**Extracted entries**.
----------
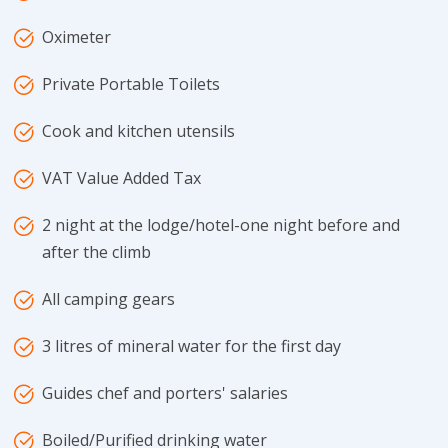
Oximeter
Private Portable Toilets
Cook and kitchen utensils
VAT Value Added Tax
2 night at the lodge/hotel-one night before and
after the climb
All camping gears
3 litres of mineral water for the first day
Guides chef and porters' salaries
Boiled/Purified drinking water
----------
**Work item**. Go through the records and report each line that contains "water".

**Answer area**.
3 litres of mineral water for the first day
Boiled/Purified drinking water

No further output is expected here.